- _What is required_:
Find the lines below that include the word "Yate" and state how many there are, adding nothing.

- _Records excerpted from a collection_:
+--
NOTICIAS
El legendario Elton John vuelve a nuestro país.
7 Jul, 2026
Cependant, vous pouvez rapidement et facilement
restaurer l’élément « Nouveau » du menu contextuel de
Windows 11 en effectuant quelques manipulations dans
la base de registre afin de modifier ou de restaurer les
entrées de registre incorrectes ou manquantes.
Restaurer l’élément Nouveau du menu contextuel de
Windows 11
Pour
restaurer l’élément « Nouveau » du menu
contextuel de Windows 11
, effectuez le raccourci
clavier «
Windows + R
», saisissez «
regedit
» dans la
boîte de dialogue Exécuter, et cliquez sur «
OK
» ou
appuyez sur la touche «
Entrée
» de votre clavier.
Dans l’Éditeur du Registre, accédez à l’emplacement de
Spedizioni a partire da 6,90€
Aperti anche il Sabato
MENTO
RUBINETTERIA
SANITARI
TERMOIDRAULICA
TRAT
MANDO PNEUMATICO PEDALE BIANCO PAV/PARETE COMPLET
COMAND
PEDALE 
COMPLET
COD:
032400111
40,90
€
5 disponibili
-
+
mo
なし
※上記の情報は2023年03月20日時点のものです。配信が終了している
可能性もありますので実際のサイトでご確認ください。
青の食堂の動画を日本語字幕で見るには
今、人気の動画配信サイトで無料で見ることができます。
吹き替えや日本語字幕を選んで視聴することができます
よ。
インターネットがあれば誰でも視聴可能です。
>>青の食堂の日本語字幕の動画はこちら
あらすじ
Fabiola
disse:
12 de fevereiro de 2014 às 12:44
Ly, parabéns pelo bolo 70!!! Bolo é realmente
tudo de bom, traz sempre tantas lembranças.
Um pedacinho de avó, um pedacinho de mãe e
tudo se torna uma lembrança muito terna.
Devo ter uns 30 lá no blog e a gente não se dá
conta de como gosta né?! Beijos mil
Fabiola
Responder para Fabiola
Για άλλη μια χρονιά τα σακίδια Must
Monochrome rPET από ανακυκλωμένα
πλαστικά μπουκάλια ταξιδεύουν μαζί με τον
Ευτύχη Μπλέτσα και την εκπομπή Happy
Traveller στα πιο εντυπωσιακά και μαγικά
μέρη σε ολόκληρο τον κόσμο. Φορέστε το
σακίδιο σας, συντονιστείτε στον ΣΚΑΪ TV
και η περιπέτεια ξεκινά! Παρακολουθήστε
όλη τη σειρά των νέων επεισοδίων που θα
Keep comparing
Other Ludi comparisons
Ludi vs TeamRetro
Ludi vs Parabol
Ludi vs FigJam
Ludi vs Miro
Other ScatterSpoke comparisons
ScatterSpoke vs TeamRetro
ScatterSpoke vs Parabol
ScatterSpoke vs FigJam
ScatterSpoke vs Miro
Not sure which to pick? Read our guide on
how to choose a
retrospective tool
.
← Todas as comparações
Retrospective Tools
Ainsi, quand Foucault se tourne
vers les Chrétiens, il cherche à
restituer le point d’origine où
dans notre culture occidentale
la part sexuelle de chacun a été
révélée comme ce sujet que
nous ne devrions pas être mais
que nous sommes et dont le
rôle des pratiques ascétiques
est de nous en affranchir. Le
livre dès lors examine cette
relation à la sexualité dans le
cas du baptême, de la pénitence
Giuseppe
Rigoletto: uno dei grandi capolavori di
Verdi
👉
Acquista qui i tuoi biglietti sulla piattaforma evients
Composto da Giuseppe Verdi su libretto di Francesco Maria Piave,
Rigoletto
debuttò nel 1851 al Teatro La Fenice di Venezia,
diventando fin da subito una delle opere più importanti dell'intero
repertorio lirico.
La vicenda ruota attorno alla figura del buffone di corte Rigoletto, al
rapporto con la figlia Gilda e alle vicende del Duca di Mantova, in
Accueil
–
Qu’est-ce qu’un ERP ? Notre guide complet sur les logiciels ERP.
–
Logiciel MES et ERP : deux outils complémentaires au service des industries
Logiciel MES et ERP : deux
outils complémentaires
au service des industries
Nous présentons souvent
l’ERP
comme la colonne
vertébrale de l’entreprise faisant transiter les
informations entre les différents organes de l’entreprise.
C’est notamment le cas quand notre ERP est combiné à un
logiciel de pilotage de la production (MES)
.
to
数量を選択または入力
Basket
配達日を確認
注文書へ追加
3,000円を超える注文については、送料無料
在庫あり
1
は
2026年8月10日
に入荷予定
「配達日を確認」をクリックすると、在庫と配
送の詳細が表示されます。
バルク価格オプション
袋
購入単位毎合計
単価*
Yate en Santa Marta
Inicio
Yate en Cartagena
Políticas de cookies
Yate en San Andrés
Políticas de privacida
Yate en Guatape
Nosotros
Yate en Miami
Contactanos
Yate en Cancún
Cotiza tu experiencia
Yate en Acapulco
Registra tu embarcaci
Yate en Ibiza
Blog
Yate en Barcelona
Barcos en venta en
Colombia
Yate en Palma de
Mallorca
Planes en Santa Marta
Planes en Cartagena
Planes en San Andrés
+--
- _Written solution_:
10